Desde nuestros primeros años debimos aprender a distinguir lo real de lo alucinado, pues una alucinación no procura una satisfacción real: el niño que alucina el pecho se puede morir de hambre. Logramos un examen de la realidad, que en la psicosis fue suprimido.

La respuesta al problema lo encontramos en el estudio del sistema conciencia (Cc). La alucinación entonces sería una carga del sistema conciencia, carga que se realiza desde el interior (no desde el exterior, como sería lo normal), y que tiene por condición el avance de la regresión hacia este sistema y, consecuentemente, pasando por alto el examen de la realidad.

El organismo vivo reconoce lo exterior de lo interior porque sobre lo primero puede ejercer un control motor, muscular, y de aquí que para controlar algo interior se lo proyecte afuera. Quien distingue entre lo exterior y lo interior es el sistema conciencia, pues su inervación motora le sirve para comprobar si la percepción es o no 'real'. En esto se basa el examen de la realidad, que es, como la censura, una función del yo. La psicosis suprimió la primera función, lo cual se ve claro en la amencia de Meynert donde el sujeto pone en la realidad alucinatoriamente un objeto que perdió, negando su pérdida. Este apartamiento de la realidad es homologable al proceso de la represión.
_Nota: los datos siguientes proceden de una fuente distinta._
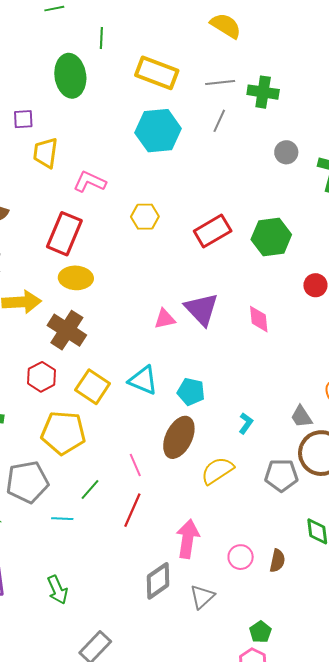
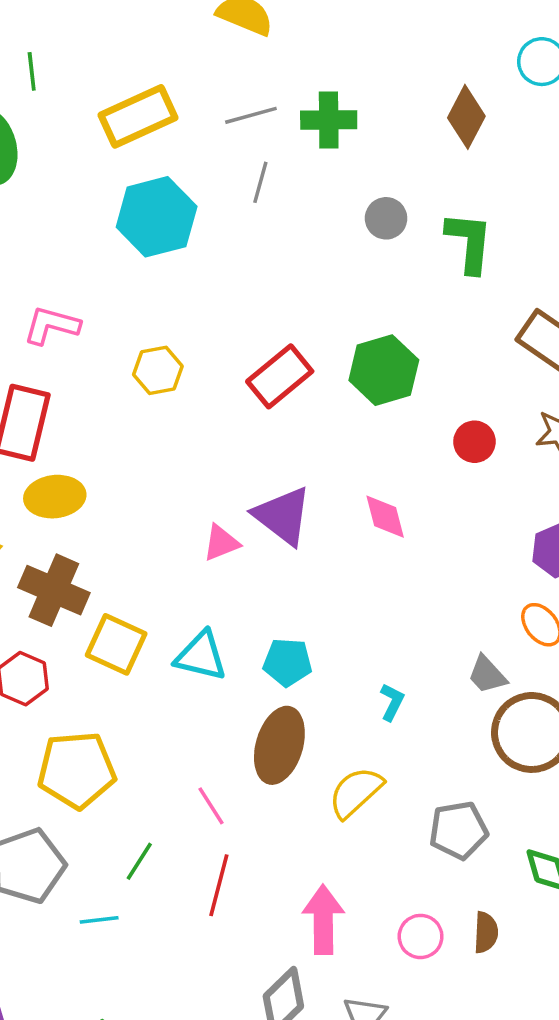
yellow rectangle: (157, 73) -> (138, 116), turned -36
yellow square: (93, 387) -> (116, 644), moved
gray pentagon: (281, 475) -> (458, 830), moved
Aquello que en la amencia lleva a cabo la represión, es realizado en el sueño por la renuncia voluntaria (al examen de la realidad). El estado de reposo retrae las cargas de los sistemas Cc., Prec. e Inc., pues esos elementos obedecen al deseo de dormir. Con la falta de carga del sistema Cc., cesa la posibilidad de un examen de la realidad, y las excitaciones, independientes del estado de reposo, toman el camino de la regresión, encontrándolo libre hasta el sistema Cc. donde pasarán por realidades incuestionables (alucinaciones).

En la demencia precoz entonces la alucinación sólo sobreviene después, cuando el yo está tan desintegrado que no puede cumplir el examen de la realidad y no puede evitar el proceso alucinatorio.

En conclusión: todos los caracteres esenciales del sueño están determinados por la condición del estado de reposo. En forma más amplia, el sueño es un residuo de la actividad anímica del durmiente, permitido por el hecho de no haber logrado totalmente el establecimiento del estado narcisista de reposo.

Desde un punto de vista tópico, en el sueño la sustracción de la carga psíquica (libido o interés) alcanza a todos los sistemas; en las neurosis de transferencia sólo es retraída la carga preconciente (Prec.),; en la esquizofrenia la del sistema inconciente (Inc.),; y en la amencia de Meynert la del sistema conciencia (Cc.).